Since May, Damascus appears to have steadily reinforced the governorate with armor and infantry with the goal of eliminating the rebel pocket. Given the vulnerability of the government supply lines that stretch from Damascus to Aleppo, the regime's efforts have been time-intensive and difficult. Until now, opposition forces in the governorate have been able to maintain their steady advance on the city of Aleppo, with the closest rebel positions just four kilometers (three miles) away. The opposition even claims to have established sleeper cell units in Aleppo waiting for the opportune moment to strike.

Given the importance of the city, the Syrian military can be expected to put up a determined fight. An offensive against the rebel pocket may yet be carried out if sufficient forces are amassed, and failing that, reinforcements previously sent to the governorate will make any further rebel gains costly.

Deir el-Zour and Daraa

Two other governorates have witnessed considerable fighting between the opposition and regime forces. In the Daraa governorate in the south, many rebel units operate across the Hawran Plain. Though numerous, these units tend to be smaller in size relative to rebel units in northern Syria. Due to a large government presence in the area, rebel units in Daraa operate mostly in the countryside; the city of Daraa remains firmly under Damascus' control. However, the high proportion of Druze in southern Syria means that a shift in Druze allegiance toward the rebels would have a substantial impact on fighting in the region.

The Deir el-Zour governorate has also seen a considerable amount of conflict. This region is crucial due to its oil fields and pipeline infrastructure, which were reportedly closed down due to the fighting, and to its position as a border region with Iraq, from where arms and militants have infiltrated Syria. Damascus cracked down in the governorate in August, largely silencing the opposition. But attacks by rebel forces in the area have increased significantly since April, and the government responded to the uptick with an offensive in June.
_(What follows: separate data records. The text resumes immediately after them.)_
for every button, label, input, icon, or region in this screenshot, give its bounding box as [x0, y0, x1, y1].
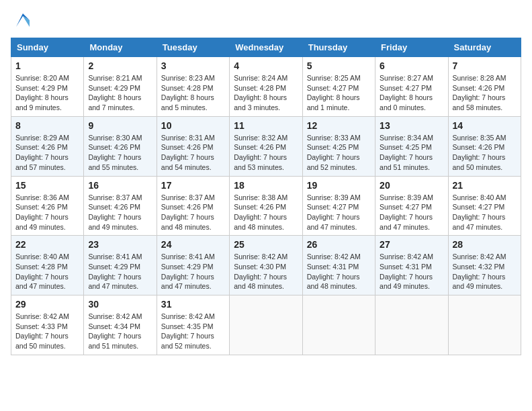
week-row-2: 8 Sunrise: 8:29 AM Sunset: 4:26 PM Dayli…: [11, 116, 521, 176]
day-info: Sunrise: 8:38 AM Sunset: 4:26 PM Dayligh…: [234, 193, 298, 232]
day-info: Sunrise: 8:42 AM Sunset: 4:30 PM Dayligh…: [234, 252, 298, 291]
day-info: Sunrise: 8:30 AM Sunset: 4:26 PM Dayligh…: [88, 133, 152, 173]
day-info: Sunrise: 8:36 AM Sunset: 4:26 PM Dayligh…: [15, 193, 79, 232]
day-cell: 19 Sunrise: 8:39 AM Sunset: 4:27 PM Dayl…: [302, 176, 375, 236]
day-cell: 6 Sunrise: 8:27 AM Sunset: 4:27 PM Dayli…: [375, 57, 448, 117]
day-number: 11: [234, 120, 298, 131]
week-row-4: 22 Sunrise: 8:40 AM Sunset: 4:28 PM Dayl…: [11, 236, 521, 295]
day-cell: 29 Sunrise: 8:42 AM Sunset: 4:33 PM Dayl…: [11, 295, 84, 355]
day-info: Sunrise: 8:33 AM Sunset: 4:25 PM Dayligh…: [307, 133, 371, 173]
day-number: 31: [161, 299, 225, 310]
day-number: 19: [307, 180, 371, 191]
day-cell: 26 Sunrise: 8:42 AM Sunset: 4:31 PM Dayl…: [302, 236, 375, 295]
day-cell: 9 Sunrise: 8:30 AM Sunset: 4:26 PM Dayli…: [84, 116, 157, 176]
day-info: Sunrise: 8:34 AM Sunset: 4:25 PM Dayligh…: [380, 133, 443, 173]
day-info: Sunrise: 8:37 AM Sunset: 4:26 PM Dayligh…: [161, 193, 225, 232]
weekday-header-monday: Monday: [84, 38, 157, 57]
day-cell: 11 Sunrise: 8:32 AM Sunset: 4:26 PM Dayl…: [230, 116, 302, 176]
day-number: 27: [380, 239, 443, 250]
day-info: Sunrise: 8:42 AM Sunset: 4:34 PM Dayligh…: [88, 312, 152, 351]
header: [11, 11, 521, 30]
day-number: 15: [15, 180, 79, 191]
day-number: 1: [15, 60, 79, 71]
day-cell: 3 Sunrise: 8:23 AM Sunset: 4:28 PM Dayli…: [157, 57, 229, 117]
week-row-5: 29 Sunrise: 8:42 AM Sunset: 4:33 PM Dayl…: [11, 295, 521, 355]
day-number: 4: [234, 60, 298, 71]
weekday-header-thursday: Thursday: [302, 38, 375, 57]
day-number: 9: [88, 120, 152, 131]
day-cell: 31 Sunrise: 8:42 AM Sunset: 4:35 PM Dayl…: [157, 295, 229, 355]
day-info: Sunrise: 8:32 AM Sunset: 4:26 PM Dayligh…: [234, 133, 298, 173]
day-cell: 24 Sunrise: 8:41 AM Sunset: 4:29 PM Dayl…: [157, 236, 229, 295]
day-info: Sunrise: 8:42 AM Sunset: 4:33 PM Dayligh…: [15, 312, 79, 351]
day-cell: 15 Sunrise: 8:36 AM Sunset: 4:26 PM Dayl…: [11, 176, 84, 236]
day-cell: 7 Sunrise: 8:28 AM Sunset: 4:26 PM Dayli…: [448, 57, 521, 117]
week-row-1: 1 Sunrise: 8:20 AM Sunset: 4:29 PM Dayli…: [11, 57, 521, 117]
weekday-header-sunday: Sunday: [11, 38, 84, 57]
calendar-table: SundayMondayTuesdayWednesdayThursdayFrid…: [11, 38, 521, 355]
day-info: Sunrise: 8:39 AM Sunset: 4:27 PM Dayligh…: [380, 193, 443, 232]
day-cell: 1 Sunrise: 8:20 AM Sunset: 4:29 PM Dayli…: [11, 57, 84, 117]
day-info: Sunrise: 8:20 AM Sunset: 4:29 PM Dayligh…: [15, 73, 79, 113]
day-info: Sunrise: 8:29 AM Sunset: 4:26 PM Dayligh…: [15, 133, 79, 173]
day-number: 29: [15, 299, 79, 310]
day-number: 10: [161, 120, 225, 131]
day-info: Sunrise: 8:42 AM Sunset: 4:32 PM Dayligh…: [453, 252, 517, 291]
weekday-header-wednesday: Wednesday: [230, 38, 302, 57]
day-number: 22: [15, 239, 79, 250]
day-cell: 22 Sunrise: 8:40 AM Sunset: 4:28 PM Dayl…: [11, 236, 84, 295]
day-number: 14: [453, 120, 517, 131]
day-cell: [375, 295, 448, 355]
day-info: Sunrise: 8:41 AM Sunset: 4:29 PM Dayligh…: [88, 252, 152, 291]
day-number: 16: [88, 180, 152, 191]
day-number: 7: [453, 60, 517, 71]
day-info: Sunrise: 8:27 AM Sunset: 4:27 PM Dayligh…: [380, 73, 443, 113]
day-number: 24: [161, 239, 225, 250]
day-cell: [302, 295, 375, 355]
day-cell: 5 Sunrise: 8:25 AM Sunset: 4:27 PM Dayli…: [302, 57, 375, 117]
weekday-header-row: SundayMondayTuesdayWednesdayThursdayFrid…: [11, 38, 521, 57]
day-cell: 25 Sunrise: 8:42 AM Sunset: 4:30 PM Dayl…: [230, 236, 302, 295]
day-info: Sunrise: 8:21 AM Sunset: 4:29 PM Dayligh…: [88, 73, 152, 113]
day-info: Sunrise: 8:40 AM Sunset: 4:28 PM Dayligh…: [15, 252, 79, 291]
day-info: Sunrise: 8:31 AM Sunset: 4:26 PM Dayligh…: [161, 133, 225, 173]
day-number: 30: [88, 299, 152, 310]
day-cell: 4 Sunrise: 8:24 AM Sunset: 4:28 PM Dayli…: [230, 57, 302, 117]
weekday-header-friday: Friday: [375, 38, 448, 57]
day-cell: 10 Sunrise: 8:31 AM Sunset: 4:26 PM Dayl…: [157, 116, 229, 176]
day-cell: 8 Sunrise: 8:29 AM Sunset: 4:26 PM Dayli…: [11, 116, 84, 176]
day-cell: 18 Sunrise: 8:38 AM Sunset: 4:26 PM Dayl…: [230, 176, 302, 236]
day-number: 3: [161, 60, 225, 71]
day-number: 12: [307, 120, 371, 131]
day-info: Sunrise: 8:42 AM Sunset: 4:31 PM Dayligh…: [307, 252, 371, 291]
day-number: 20: [380, 180, 443, 191]
day-number: 25: [234, 239, 298, 250]
logo: [11, 11, 32, 30]
weekday-header-saturday: Saturday: [448, 38, 521, 57]
day-number: 28: [453, 239, 517, 250]
day-cell: 28 Sunrise: 8:42 AM Sunset: 4:32 PM Dayl…: [448, 236, 521, 295]
day-cell: 12 Sunrise: 8:33 AM Sunset: 4:25 PM Dayl…: [302, 116, 375, 176]
day-info: Sunrise: 8:41 AM Sunset: 4:29 PM Dayligh…: [161, 252, 225, 291]
day-info: Sunrise: 8:23 AM Sunset: 4:28 PM Dayligh…: [161, 73, 225, 113]
day-number: 18: [234, 180, 298, 191]
day-cell: 27 Sunrise: 8:42 AM Sunset: 4:31 PM Dayl…: [375, 236, 448, 295]
day-info: Sunrise: 8:35 AM Sunset: 4:26 PM Dayligh…: [453, 133, 517, 173]
day-cell: [230, 295, 302, 355]
day-cell: 17 Sunrise: 8:37 AM Sunset: 4:26 PM Dayl…: [157, 176, 229, 236]
day-cell: 14 Sunrise: 8:35 AM Sunset: 4:26 PM Dayl…: [448, 116, 521, 176]
week-row-3: 15 Sunrise: 8:36 AM Sunset: 4:26 PM Dayl…: [11, 176, 521, 236]
day-number: 26: [307, 239, 371, 250]
day-number: 6: [380, 60, 443, 71]
day-cell: [448, 295, 521, 355]
day-number: 21: [453, 180, 517, 191]
day-number: 13: [380, 120, 443, 131]
day-info: Sunrise: 8:42 AM Sunset: 4:31 PM Dayligh…: [380, 252, 443, 291]
day-cell: 21 Sunrise: 8:40 AM Sunset: 4:27 PM Dayl…: [448, 176, 521, 236]
day-info: Sunrise: 8:37 AM Sunset: 4:26 PM Dayligh…: [88, 193, 152, 232]
day-cell: 13 Sunrise: 8:34 AM Sunset: 4:25 PM Dayl…: [375, 116, 448, 176]
day-info: Sunrise: 8:39 AM Sunset: 4:27 PM Dayligh…: [307, 193, 371, 232]
day-number: 23: [88, 239, 152, 250]
day-info: Sunrise: 8:40 AM Sunset: 4:27 PM Dayligh…: [453, 193, 517, 232]
day-number: 2: [88, 60, 152, 71]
Large sections of the governorate are free from regime forces, and the military has not yet been able to pacify the city of Deir el-Zour. Despite the length of its supply lines, the Syrian military has continued to carry out operations in the area.

For political, symbolic and military reasons, the regime has not yet surrendered any governorate, not even the distant Deir el-Zour. This has often forced the Syrian military to send its elite units across the country to eliminate pockets of resistance. With no apparent prospect of direct foreign military intervention and without either side having a decisive battlefield advantage, the fight for Syria will continue to intensify.